──────── Supplied material
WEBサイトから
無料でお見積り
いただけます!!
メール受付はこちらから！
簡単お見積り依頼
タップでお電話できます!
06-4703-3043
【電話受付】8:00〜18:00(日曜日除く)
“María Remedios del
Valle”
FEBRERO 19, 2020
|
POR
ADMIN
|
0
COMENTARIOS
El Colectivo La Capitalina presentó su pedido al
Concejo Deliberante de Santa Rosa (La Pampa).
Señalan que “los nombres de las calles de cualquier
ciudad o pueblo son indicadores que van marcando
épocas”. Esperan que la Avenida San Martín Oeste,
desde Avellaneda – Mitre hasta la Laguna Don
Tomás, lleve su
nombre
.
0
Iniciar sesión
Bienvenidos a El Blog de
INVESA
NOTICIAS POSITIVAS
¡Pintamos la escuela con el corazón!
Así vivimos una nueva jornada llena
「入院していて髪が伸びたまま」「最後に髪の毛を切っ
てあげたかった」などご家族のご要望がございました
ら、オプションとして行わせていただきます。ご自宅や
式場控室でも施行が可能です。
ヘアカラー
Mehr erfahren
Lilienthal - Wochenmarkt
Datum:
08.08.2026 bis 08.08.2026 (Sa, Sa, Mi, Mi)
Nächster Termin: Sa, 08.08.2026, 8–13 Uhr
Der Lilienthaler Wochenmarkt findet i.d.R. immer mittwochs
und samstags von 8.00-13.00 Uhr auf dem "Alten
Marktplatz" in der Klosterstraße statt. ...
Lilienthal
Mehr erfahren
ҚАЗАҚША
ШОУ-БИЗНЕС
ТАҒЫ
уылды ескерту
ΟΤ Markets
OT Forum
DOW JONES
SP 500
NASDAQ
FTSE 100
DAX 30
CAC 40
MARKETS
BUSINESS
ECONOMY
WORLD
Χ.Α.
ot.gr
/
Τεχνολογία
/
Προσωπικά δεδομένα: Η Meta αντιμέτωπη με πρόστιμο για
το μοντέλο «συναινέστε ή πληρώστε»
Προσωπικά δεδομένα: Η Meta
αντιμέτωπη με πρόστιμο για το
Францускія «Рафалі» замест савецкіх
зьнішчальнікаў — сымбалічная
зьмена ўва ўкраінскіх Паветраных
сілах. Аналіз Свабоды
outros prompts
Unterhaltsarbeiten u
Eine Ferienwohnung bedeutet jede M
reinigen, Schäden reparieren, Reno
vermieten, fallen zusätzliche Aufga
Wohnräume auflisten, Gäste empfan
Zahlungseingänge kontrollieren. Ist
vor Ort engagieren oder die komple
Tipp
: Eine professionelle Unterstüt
────────────────
Task brief »
In the entries above, find the line holding "Así vivimos una nueva jornada llena" and the line holding "und samstags von", then retype exactly those two lines and every line between them, and nothing else.

Output for this exercise »
Así vivimos una nueva jornada llena
「入院していて髪が伸びたまま」「最後に髪の毛を切っ
てあげたかった」などご家族のご要望がございました
ら、オプションとして行わせていただきます。ご自宅や
式場控室でも施行が可能です。
ヘアカラー
Mehr erfahren
Lilienthal - Wochenmarkt
Datum:
08.08.2026 bis 08.08.2026 (Sa, Sa, Mi, Mi)
Nächster Termin: Sa, 08.08.2026, 8–13 Uhr
Der Lilienthaler Wochenmarkt findet i.d.R. immer mittwochs
und samstags von 8.00-13.00 Uhr auf dem "Alten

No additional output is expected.